TASK ITEM: From the listing below, pull out all lines with "Ihre" in them.

THE DATA:

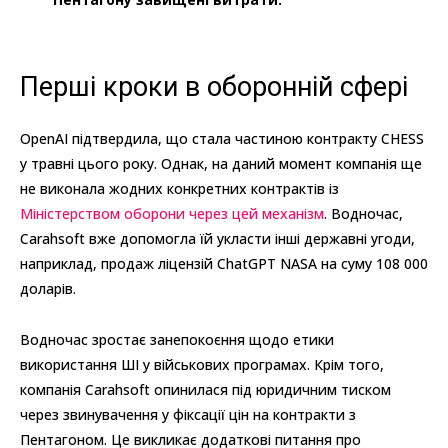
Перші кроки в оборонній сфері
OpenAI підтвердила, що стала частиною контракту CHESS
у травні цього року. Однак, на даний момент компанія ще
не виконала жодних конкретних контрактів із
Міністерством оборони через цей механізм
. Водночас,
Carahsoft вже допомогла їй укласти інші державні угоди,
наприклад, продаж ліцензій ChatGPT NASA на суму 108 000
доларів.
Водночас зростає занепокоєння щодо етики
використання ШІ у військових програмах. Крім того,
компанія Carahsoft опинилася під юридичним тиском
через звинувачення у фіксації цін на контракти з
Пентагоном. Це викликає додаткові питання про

==

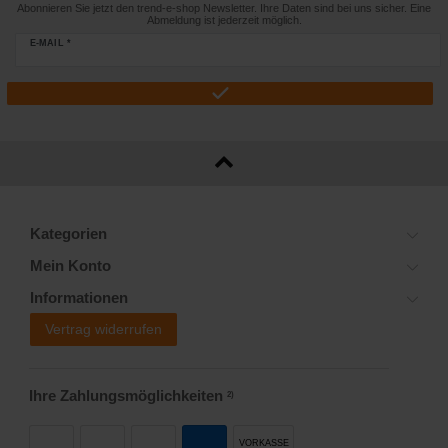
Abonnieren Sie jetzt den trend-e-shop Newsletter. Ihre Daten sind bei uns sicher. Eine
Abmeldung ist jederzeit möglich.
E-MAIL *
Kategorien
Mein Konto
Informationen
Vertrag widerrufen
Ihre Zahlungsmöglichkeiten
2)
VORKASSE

PROBLEM SOLUTION:
Abonnieren Sie jetzt den trend-e-shop Newsletter. Ihre Daten sind bei uns sicher. Eine
Ihre Zahlungsmöglichkeiten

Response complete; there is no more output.